Here are some of the potential side effects of low estrogen:

  • Dull weak orgasms
  • Dry skin and lips
  • Dehydration
  • Erectile dysfunction
  • Low libido
  • Irritability
  • Mood swings
  • Loss of appetite
  • Fatigue
  • Lethargy
  • Dry, achy joints
  • Bone degeneration
  • Greatly hindered muscle growth and lowered IGF-1

You could inadvertently cause all of these issues, and exacerbate them even further by using an inappropriate aromatase inhibitor dosage that isn't congruent with your body's actual needs.

You could think you need an even higher dosage of your AI because you're having libido or ED issues, pop some Aromasin and then screw yourself up even more.

This is extremely common, and often times doctors will prescribe predetermined dosages of AI's without even looking at your E2 levels at all, let alone looking at the accurate version of the test, which still baffles me to this day how much harm ignorant doctors cause to their patients on TRT with idiotic AI protocols.

Conclusion

It's very important that you get the Sensitive Assay Estradiol test added to your blood work if it is not already included in your panel.

It's the difference between you potentially screwing yourself up and not screwing yourself up.
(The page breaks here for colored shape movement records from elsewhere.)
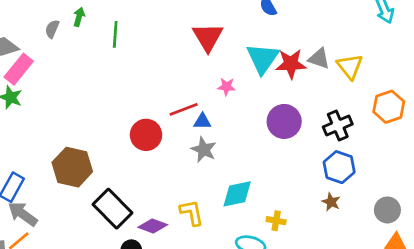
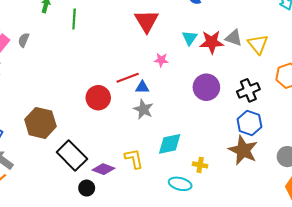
gray semicircle: (52, 29) -> (24, 40), moved
cyan triangle: (263, 58) -> (190, 38), size x0.6
brown star: (331, 202) -> (243, 150), size x2.0

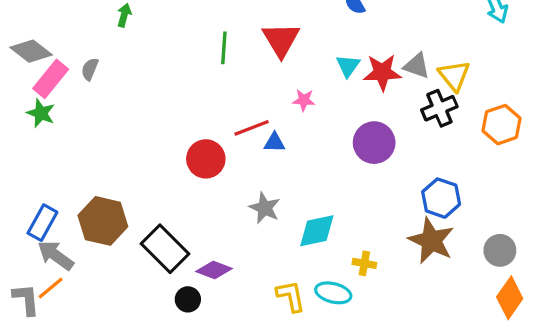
green line: (74, 19) -> (224, 48), moved
black cross: (248, 90) -> (439, 108), moved
gray star: (143, 109) -> (265, 208), moved
brown hexagon: (40, 123) -> (103, 221), moved
yellow L-shape: (134, 159) -> (291, 296), moved

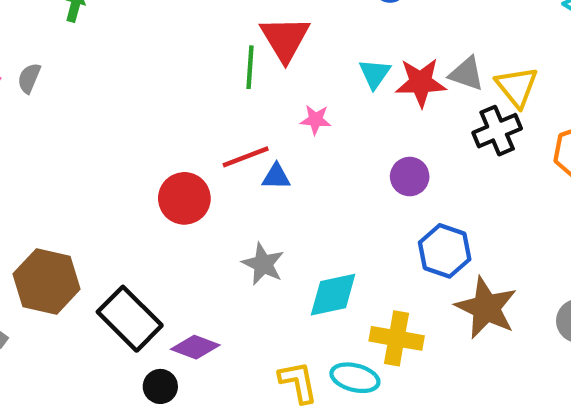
green line: (224, 48) -> (250, 67), moved
purple circle: (374, 143) -> (410, 177), size x0.7
blue hexagon: (441, 198) -> (445, 251), moved
yellow cross: (364, 263) -> (397, 338), size x1.6

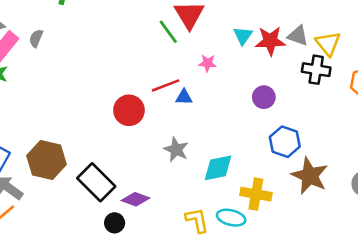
green line: (250, 67) -> (168, 32), turned -40
black cross: (497, 131) -> (316, 70), turned 32

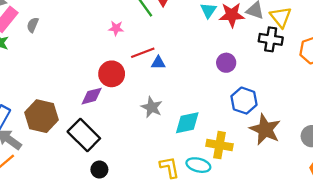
gray semicircle: (36, 38) -> (33, 25), moved
pink star: (208, 63) -> (116, 28), moved
purple diamond: (136, 199) -> (92, 96), moved, turned -35

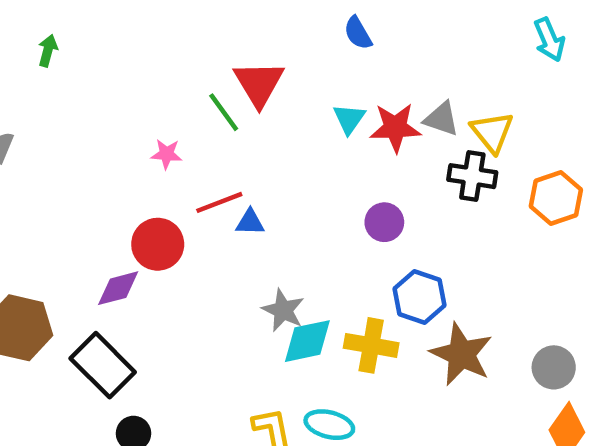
gray star: (152, 107) -> (283, 310), moved
yellow cross: (220, 145) -> (371, 345), moved

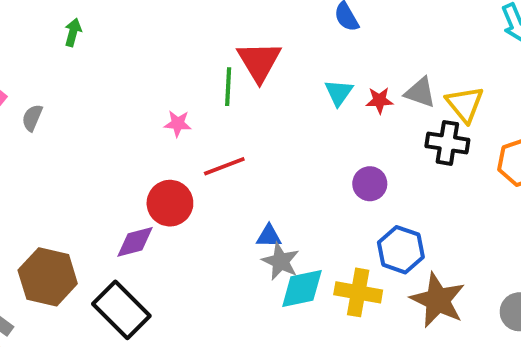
green line: (224, 112) -> (228, 87), turned 39
red star: (395, 128) -> (379, 100), size x0.6
blue triangle: (250, 222) -> (269, 236), moved

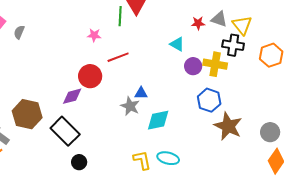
cyan triangle: (339, 93) -> (177, 44), moved, turned -35
gray star: (281, 261) -> (130, 106), moved
yellow cross: (358, 292) -> (215, 64), moved

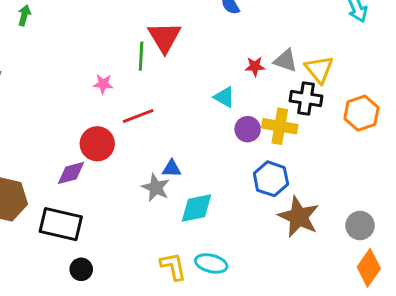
black rectangle: (65, 131) -> (61, 224), turned -32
It's especially critical if you're on TRT or PED's that you know exactly how much aromatization is actually occurring in your body.

If you are crashing your E2 into the ground for no reason, you're unnecessarily impairing your health and quality of life.

In the example above, I need more Estrogen in my body and should not use an AI at all, or should lower the dose accordingly if I were on one.

You will operate at a much higher quality of life with E2 levels closer to 30 pg/mL rather than 9 pg/mL, as well as build more muscle.

2 thoughts on “Sensitive Assay Estradiol Test Vs Regular Estradiol Test – Which Do You Need And Why”

  1. Thank you a lot for all the information you give, I’m living in a country where the only test for estradiol available are the Immuno-Elisa or radioimmunoassay, and there’s no international lab that ship here, I don’t really know what to do to figure out what my estrogen levels are , thanks.